An Embedding Model converts text into dense vectors.


Popular Embedding Models

Open Source

  • Hugging Face models

  • Nomic

Managed / Paid

  • Gemini Embedding Model

  • OpenAI text-embedding-3-small

  • Amazon Titan Embeddings


Vector Databases

Open Source

  • FAISS

  • ChromaDB

Managed / Paid

  • Qdrant

  • Zilliz

These databases store embeddings and allow fast semantic similarity search.


3️⃣ Retrieval: Finding the Right Context

Dense Passage Retrieval (DPR)

DPR uses Bi-Encoders:

  • Query Encoder → converts the user question into an embedding

  • Passage Encoder → embeddings already stored in the vector DB

Both embeddings are compared using similarity metrics.


Similarity Techniques

  • Cosine Similarity (most common)

  • Dot Product

  • Euclidean Distance


Retrieval Example

Query Embedding → Q1 Stored Documents: V11 → Similarity 0.4 V12 → Similarity 0.6 V13 → Similarity 0.8

V13 is the most relevant document and is retrieved.
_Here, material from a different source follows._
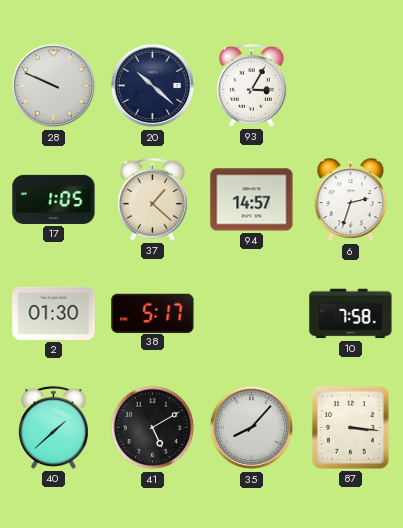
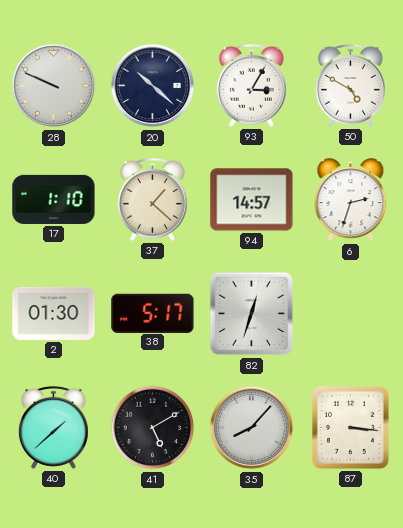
50: none -> 4:50
17: 1:05 -> 1:10
82: none -> 12:33
10: 7:58 -> none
Extractive vs Abstractive Retrieval

  • Extractive: Returns exact text from source

  • Abstractive: Rephrases or summarizes while preserving meaning


Parametric vs Non-Parametric Memory

Memory TypeDescription
Parametric Knowledge stored inside model weights (e.g., BART, GPT pre-training)
Non-ParametricExternal knowledge (Vector DB, documents, APIs)

📌 RAG combines both:

  • Parametric → language understanding

  • Non-parametric → factual grounding


4️⃣ Augmentation: Building the Final Prompt

Augmentation combines:

  1. User Query

  2. Retrieved Documents (Context)

  3. Prompt Instructions

Example prompt structure:

System Prompt: You are a domain expert… Context: Retrieved documents User Question: ...

This step controls:

  • Tone

  • Structure

  • Output format

  • Level of detail


5️⃣ Generation: LLM Produces the Answer

The LLM generates text using three inputs:

  1. Query

  2. Retrieved Context

  3. Prompt Instructions

The output is:

  • Grounded in enterprise data

  • More accurate

  • Less prone to hallucination


🔁 End-to-End Retrieval Flow

  1. User submits a query

  2. Query → embedding model

  3. Vector DB performs similarity search

  4. Top-K documents retrieved

  5. Optional re-ranking

  6. Context + query + prompt → LLM

  7. Final response generated


🧠 Types of LLM Usage in RAG

1. Pre-Training (From Scratch)

  • Build a foundation model

  • Massive compute and data required

  • Key papers: COG, TIGER


2. Fine-Tuning

Base Model + Domain Data = Specialized Model
  • Key papers: Self-RAG, FLARE


3. Inference-Time RAG (Most Common)

Pretrained LLM + Vector DB + Retriever
  • Key papers: CRAG, Iter-RETGEN


🚀 Why RAG Matters

  • Keeps LLMs up-to-date

  • Enables enterprise & domain-specific AI

  • Reduces hallucinations

  • Avoids costly full model retraining

  • Improves explainability & trust


🧩 Final Thought

RAG is not just an architecture—it’s a bridge between static language models and living enterprise knowledge. As data grows and domains evolve, RAG enables AI systems to stay accurate, scalable, and context-aware.

If you’re building production-grade GenAI systems, RAG is no longer optional—it’s foundational.